Revisiting Agnostic PAC Learning
Steve Hanneke, Kasper Green Larsen, Nikita Zhivotovskiy
TL;DR
This work analyzes agnostic PAC learning with unknown best-in-class error $\tau$ and demonstrates that ERM is suboptimal for proper learners by a factor of $\sqrt{\ln(1/\tau)}$. It introduces DisagreeingExperts, an improper learner that provably achieves $\mathrm{er}_{\mathcal{D}}(h_S) \le \tau + O\left( \sqrt{ \dfrac{\tau(d + \ln(1/\delta))}{n} } \right) + O\left( \dfrac{\ln^{5}(n/d)(d + \ln(1/\delta))}{n} \right)$ for almost the full $\tau$ range, complemented by a lower bound showing that proper learners must incur a $\Omega\left( \sqrt{ \tau d \ln(1/\tau)/n } \right)$ slack. The core idea is a disagreement-based paradigm that recursively trains pairs of near-optimal classifiers and exploits conditional distributions where disagreement occurs, together with refined ERM analysis for near-identical hypotheses.
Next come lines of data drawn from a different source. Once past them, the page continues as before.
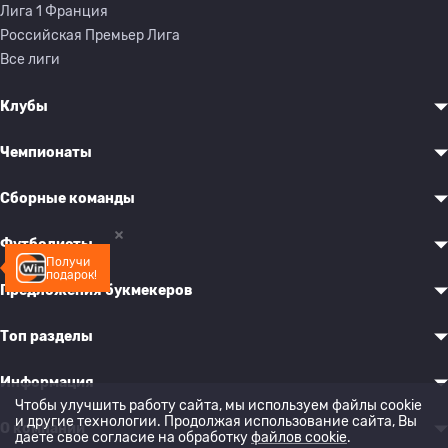
Лига 1 Франция
Российская Премьер Лига
Все лиги
Клубы
Чемпионаты
Сборные команды
Футболисты
Получи
подарок!
Предложения букмекеров
Топ разделы
Информация
Чтобы улучшить работу сайта, мы используем файлы cookie
и другие технологии. Продолжая использование сайта, Вы
О компании
даете свое согласие на обработку
файлов cookie
.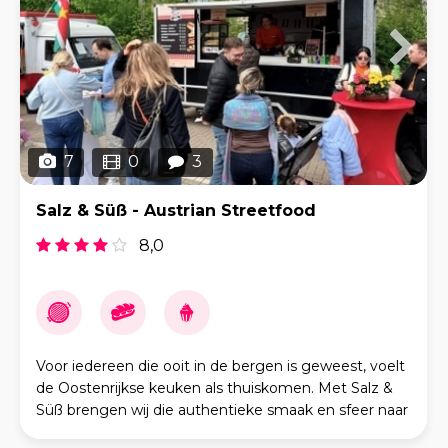
7
0
3
Salz & Süß - Austrian Streetfood
8,0
Voor iedereen die ooit in de bergen is geweest, voelt
de Oostenrijkse keuken als thuiskomen. Met Salz &
Süß brengen wij die authentieke smaak en sfeer naar
ieder evenement – het hele jaar door. O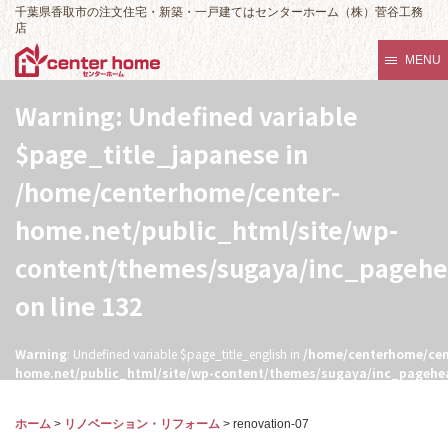
千葉県香取市の注文住宅・新築・一戸建てはセンターホーム（株）菅谷工務
店
MENU
Warning
: Undefined variable
$page_title_japanese in
/home/centerhome/center-
home.net/public_html/site/wp-
content/themes/sugaya/inc_pageh
on line
132
Warning
: Undefined variable $page_title_english in
/home/centerhome/cen
home.net/public_html/site/wp-content/themes/sugaya/inc_pagehe
132
ホーム
>
リノベーション・リフォーム
>
renovation-07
The results highlight a path to near-optimal agnostic learning via improper methods and open questions about extending optimality to all $\tau$, adaptivity to failure probability $\delta$, and computational efficiency.
Abstract
PAC learning, dating back to Valiant'84 and Vapnik and Chervonenkis'64,'74, is a classic model for studying supervised learning. In the agnostic setting, we have access to a hypothesis set $\mathcal{H}$ and a training set of labeled samples $(x_1,y_1),\dots,(x_n,y_n) \in \mathcal{X} \times \{-1,1\}$ drawn i.i.d. from an unknown distribution $\mathcal{D}$. The goal is to produce a classifier $h : \mathcal{X} \to \{-1,1\}$ that is competitive with the hypothesis $h^\star_{\mathcal{D}} \in \mathcal{H}$ having the least probability of mispredicting the label $y$ of a new sample $(x,y)\sim \mathcal{D}$. Empirical Risk Minimization (ERM) is a natural learning algorithm, where one simply outputs the hypothesis from $\mathcal{H}$ making the fewest mistakes on the training data. This simple algorithm is known to have an optimal error in terms of the VC-dimension of $\mathcal{H}$ and the number of samples $n$. In this work, we revisit agnostic PAC learning and first show that ERM is in fact sub-optimal if we treat the performance of the best hypothesis, denoted $τ:=\Pr_{\mathcal{D}}[h^\star_{\mathcal{D}}(x) \neq y]$, as a parameter. Concretely we show that ERM, and any other proper learning algorithm, is sub-optimal by a $\sqrt{\ln(1/τ)}$ factor. We then complement this lower bound with the first learning algorithm achieving an optimal error for nearly the full range of $τ$. Our algorithm introduces several new ideas that we hope may find further applications in learning theory.